PLANE TALK - JIM DAVIS
AND IT’S THE SAME WITH PUPES – you remember the ones who had some sort of emotional impact on you – the bland goody-goodies drift out of the turnip, while the interesting, or frightening, or fascinating ones are easy to recall.
On page one of a logbook which starts in October 1977 (for those who share the Gleitch’s preference for up to date stories make that October 2017) more than half a dozen names jump out at me. All characters in one way or another. Each one taught me something about instructing, and I hope I taught them something about flying. Here they are:
ANDRIES AND WILLIE
I have told you about these two before, but here they are again. Dries was constructed with spares left over from a stick-insect. He was a skinny farmer who always looked immaculate, but tended to smell slightly of goat.
This was at my little flying school at the old George Airport, next to the famous Fan-court golf course.
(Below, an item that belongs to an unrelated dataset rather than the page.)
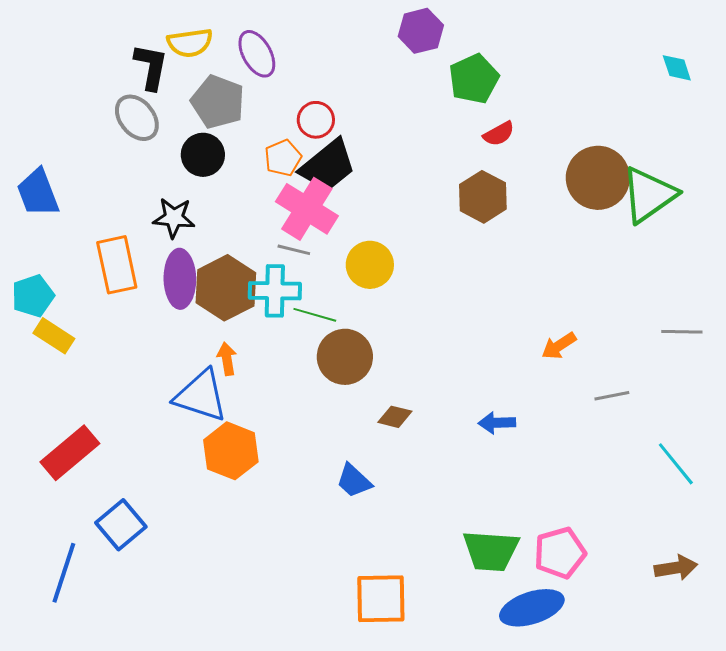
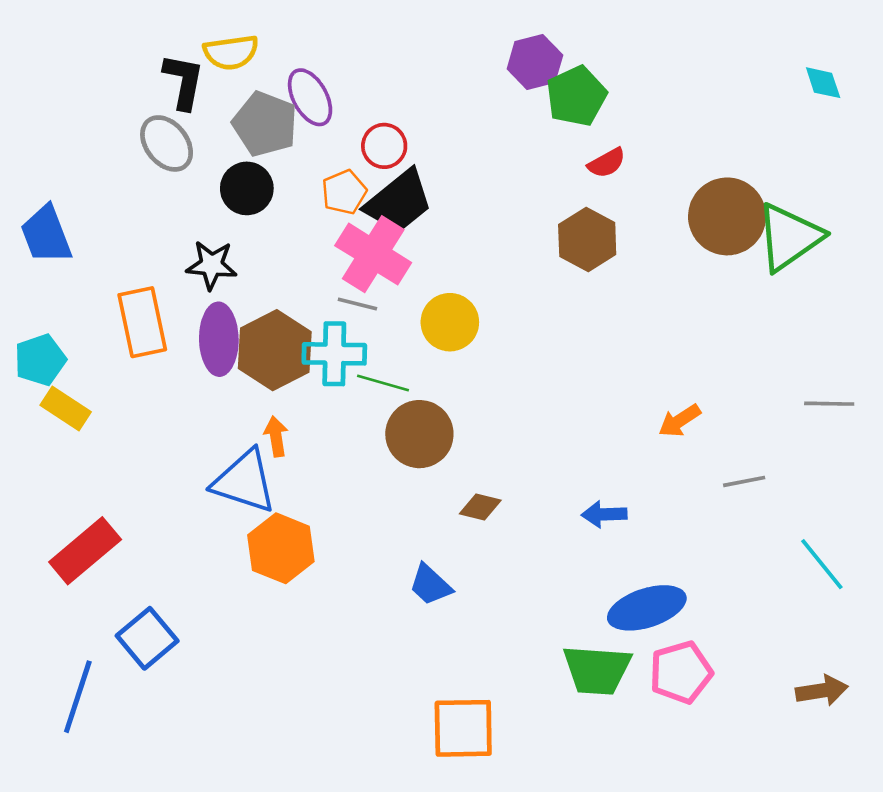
purple hexagon: (421, 31) -> (535, 62), moved
purple ellipse: (257, 54) -> (310, 97), moved
blue ellipse: (532, 608) -> (647, 608), moved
The sun was setting behind the
mountains and I was putting my 140 Cherokee ZS-EKE to bed, when Dries and ‘Big’ Willie Steyn, an Obelix lookalike, approached with some caution. Willie, also a farmer, was grubbier than his companion, and carried an aroma that was more milking shed than goat.
I was seriously in need of customers so I addressed them with a cheery smile, ‘Hi, guys, can I help you?’ They looked at each other dubiously as if trying to decide whether I seemed like the sort of person who could help them.